Myelodysplasia refers to a set of syndromes (also called myelodysplastic syndromes, or MDS) in which the normal process of making mature blood cells (red blood cells, white blood cells, and platelets) – known as hematopoiesis – is impaired. Hematopoiesis begins with a hematopoietic stem cell (HSC) present in the bone marrow. The HSC is capable of differentiating into two more specialized stem cells: lymphoid stem cells and myeloid stem cells. Lymphoid stem cells differentiate into a type of white blood cell called a lymphocyte, while myeloid stem cells can differentiate into red blood cells, platelets, and a group of white blood cells called granulocytes and monocytes.

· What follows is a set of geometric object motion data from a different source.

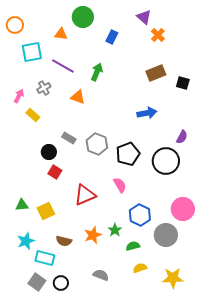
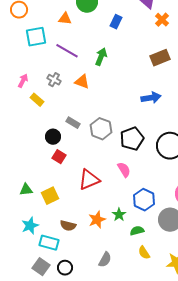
gray cross: (44, 88) -> (54, 80), moved, turned -32
yellow semicircle: (140, 268) -> (144, 253), turned -104
gray semicircle: (101, 275) -> (105, 260), turned 98

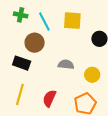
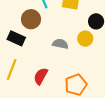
yellow circle: (92, 75) -> (85, 39), moved

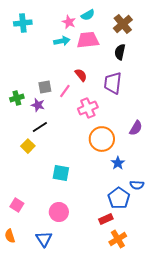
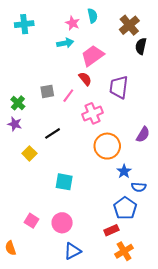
cyan semicircle: (88, 15) -> (92, 16), turned -72
pink trapezoid: (88, 40) -> (92, 56), moved, turned -30
black semicircle: (120, 52) -> (141, 46), moved
green cross: (17, 98) -> (18, 103), turned -32
purple star: (38, 105) -> (15, 124), moved
black line: (40, 127) -> (53, 133), moved
blue semicircle: (137, 185) -> (139, 187), moved
pink square: (17, 205) -> (32, 221), moved
blue triangle: (44, 239) -> (73, 251), moved, turned 36

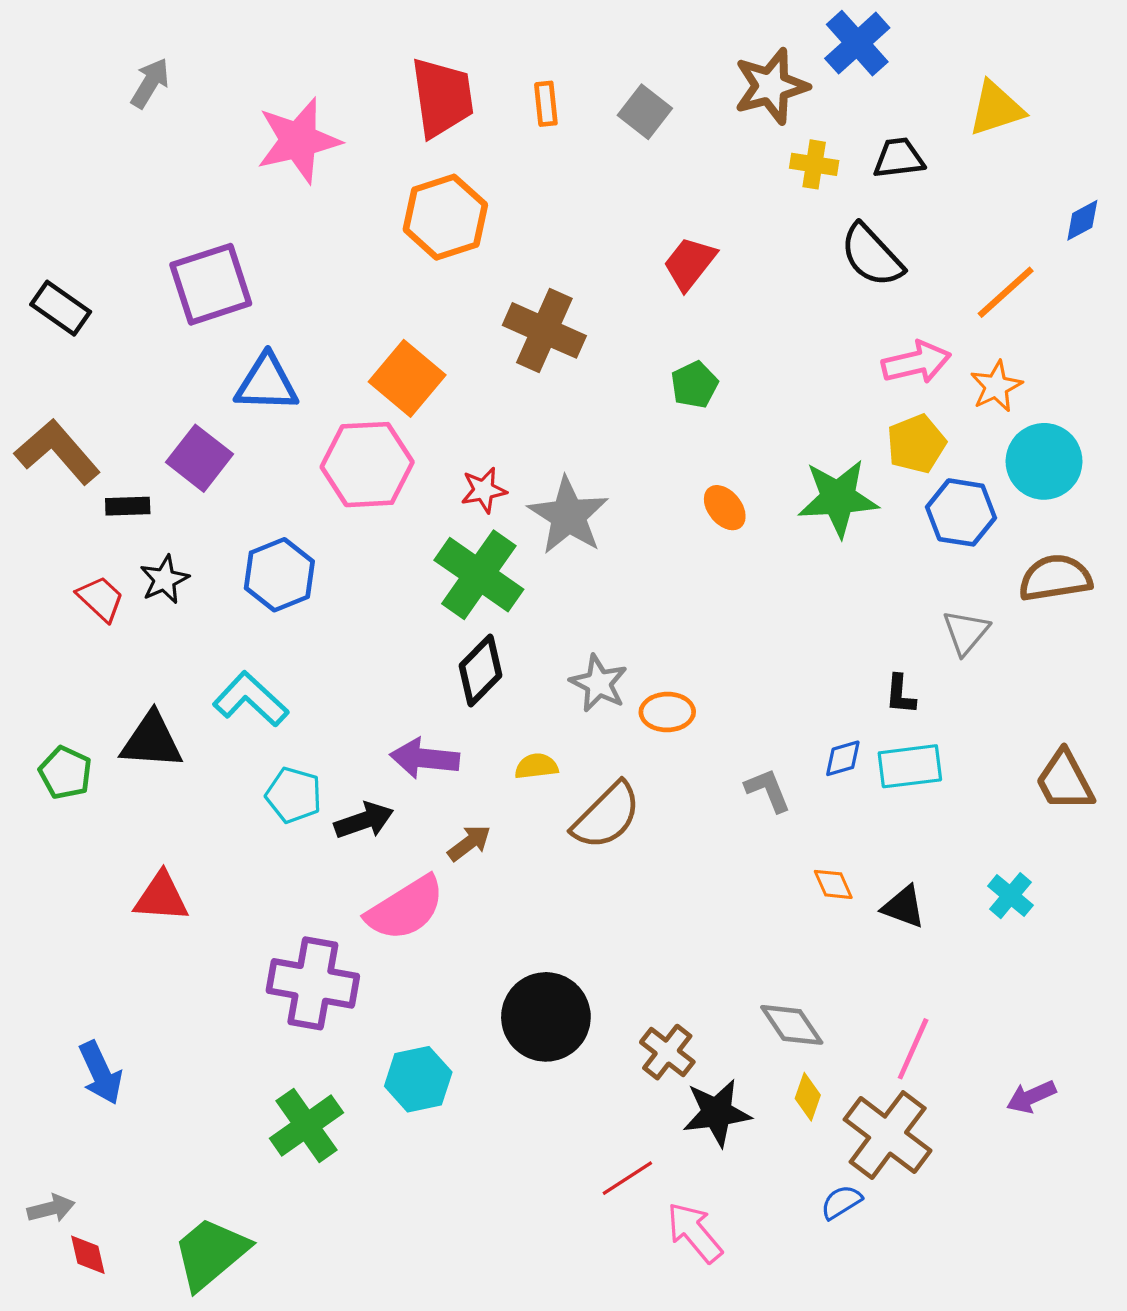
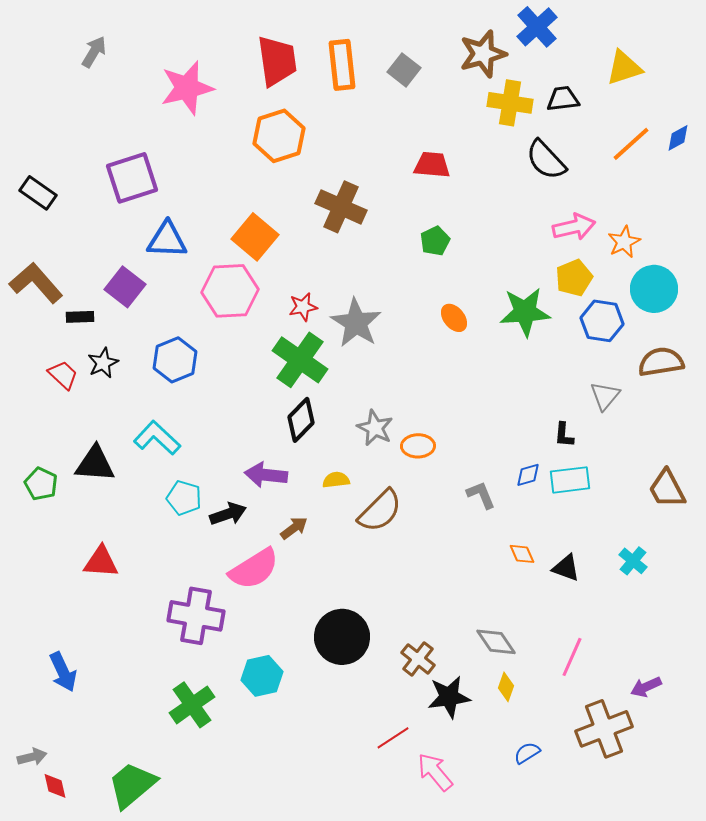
orange rectangle: (546, 104) -> (342, 65), size x1.8
yellow cross: (814, 164) -> (510, 103), size x1.5
red trapezoid: (690, 263) -> (432, 165), turned 57
orange line: (1006, 292) -> (631, 144), moved
brown cross: (888, 1135) -> (604, 729), moved, turned 32

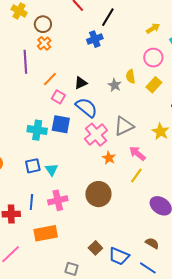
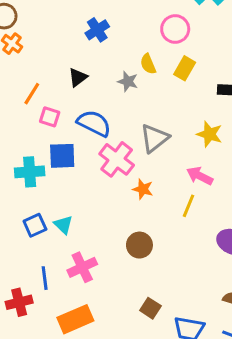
blue cross: (95, 39) -> (97, 30), moved
black triangle: (81, 83) -> (78, 77), moved
pink arrow: (137, 153) -> (200, 176), moved
brown circle: (98, 194) -> (139, 245), size x0.7
brown square: (95, 248) -> (150, 308), moved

In myelodysplasia, the stem cells do not differentiate completely; they remain as immature “blast cells” instead of maturing into normal red blood cells, white blood cells and platelets. This results in a disproportionately low number of healthy mature blood cells, a condition known as cytopenia. When there is a shortage of red blood cells, this is called anemia. The corresponding deficiencies in the other cell types are called leukocytopenia (white blood cells) and thrombocytopenia (platelets). Each of these deficiencies is associated with a host of health problems such as bleeding (caused by low platelet counts) and infection (due to low white blood cell counts).
Besides the effects caused by a deficiency of normal blood cells, myelodysplasia often produces increased numbers of immature blast cells in the bone marrow. The accumulation of excess blast cells may result in some of the blasts becoming abnormal (their morphology, or form, is defective). This process is known as malignant transformation, and leads to leukemia. Hence, myelodysplasia is often considered to be a premalignant, or preleukemic condition, necessitating careful monitoring and intervention.